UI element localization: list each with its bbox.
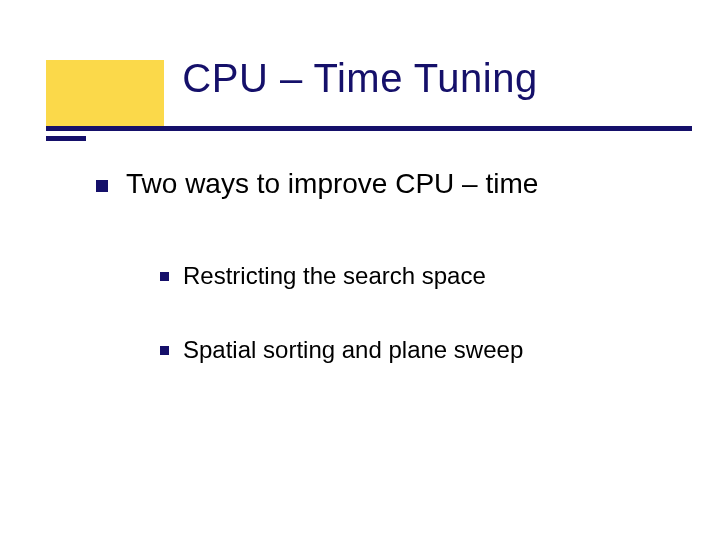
bullet-level2: Spatial sorting and plane sweep [160, 336, 523, 364]
bullet-text-sub-2: Spatial sorting and plane sweep [183, 336, 523, 364]
bullet-level1: Two ways to improve CPU – time [96, 168, 538, 200]
bullet-level2: Restricting the search space [160, 262, 486, 290]
bullet-text-main: Two ways to improve CPU – time [126, 168, 538, 200]
title-divider-short [46, 136, 86, 141]
bullet-text-sub-1: Restricting the search space [183, 262, 486, 290]
square-bullet-icon [160, 272, 169, 281]
square-bullet-icon [96, 180, 108, 192]
slide-title: CPU – Time Tuning [0, 56, 720, 101]
title-divider-line [46, 126, 692, 131]
square-bullet-icon [160, 346, 169, 355]
slide: CPU – Time Tuning Two ways to improve CP… [0, 0, 720, 540]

§ Task statement: Only the text of the records belongs in your answer, repeated exactly; the pictures stay out.

§ Answer for this exercise:
UI element localization: list each with its bbox.
bullet-level2: Spatial sorting and plane sweep [160, 336, 523, 364]
bullet-text-sub-2: Spatial sorting and plane sweep [183, 336, 523, 364]
bullet-level1: Two ways to improve CPU – time [96, 168, 538, 200]
bullet-level2: Restricting the search space [160, 262, 486, 290]
bullet-text-main: Two ways to improve CPU – time [126, 168, 538, 200]
title-divider-short [46, 136, 86, 141]
bullet-text-sub-1: Restricting the search space [183, 262, 486, 290]
square-bullet-icon [160, 272, 169, 281]
square-bullet-icon [96, 180, 108, 192]
slide-title: CPU – Time Tuning [0, 56, 720, 101]
title-divider-line [46, 126, 692, 131]
square-bullet-icon [160, 346, 169, 355]
slide: CPU – Time Tuning Two ways to improve CP… [0, 0, 720, 540]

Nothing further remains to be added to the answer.